## Task item
Which lines should be repeated? Exactly the one containing "info@youngdecade.com" and every line after it through the end of the entries below.
═══ Records for this task
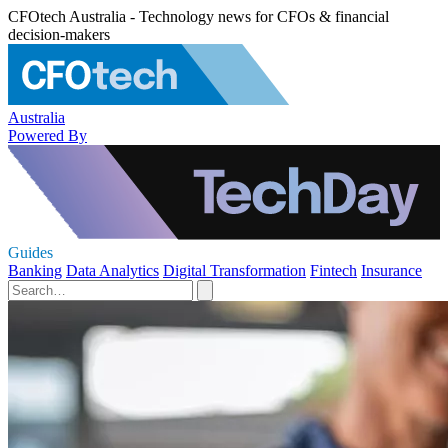
CFOtech Australia - Technology news for CFOs & financial
decision-makers
Australia
Powered By
Guides
Banking
Data Analytics
Digital Transformation
Fintech
Insurance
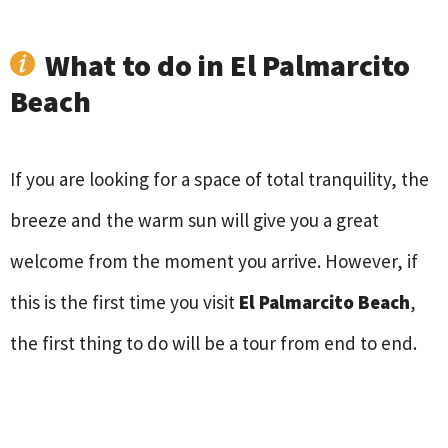
What to do in El Palmarcito
Beach
If you are looking for a space of total tranquility, the
breeze and the warm sun will give you a great
welcome from the moment you arrive. However, if
this is the first time you visit
El Palmarcito Beach
,
the first thing to do will be a tour from end to end.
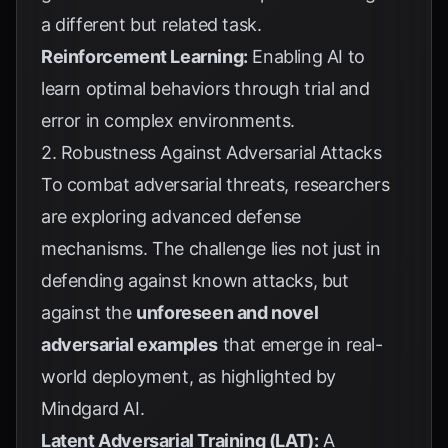
a different but related task.
Reinforcement Learning:
Enabling AI to
learn optimal behaviors through trial and
error in complex environments.
2. Robustness Against Adversarial Attacks
To combat adversarial threats, researchers
are exploring advanced defense
mechanisms. The challenge lies not just in
defending against known attacks, but
against the
unforeseen and novel
adversarial examples
that emerge in real-
world deployment, as highlighted by
Mindgard AI
.
Latent Adversarial Training (LAT):
A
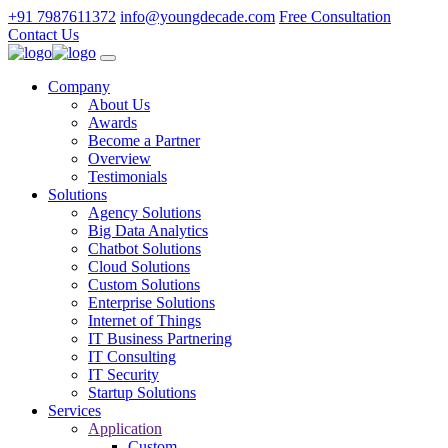
+91 7987611372
info@youngdecade.com
Free Consultation
Contact Us
Company
About Us
Awards
Become a Partner
Overview
Testimonials
Solutions
Agency Solutions
Big Data Analytics
Chatbot Solutions
Cloud Solutions
Custom Solutions
Enterprise Solutions
Internet of Things
IT Business Partnering
IT Consulting
IT Security
Startup Solutions
Services
Application
Custom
══════
## Answer
info@youngdecade.com
Free Consultation
Contact Us
Company
About Us
Awards
Become a Partner
Overview
Testimonials
Solutions
Agency Solutions
Big Data Analytics
Chatbot Solutions
Cloud Solutions
Custom Solutions
Enterprise Solutions
Internet of Things
IT Business Partnering
IT Consulting
IT Security
Startup Solutions
Services
Application
Custom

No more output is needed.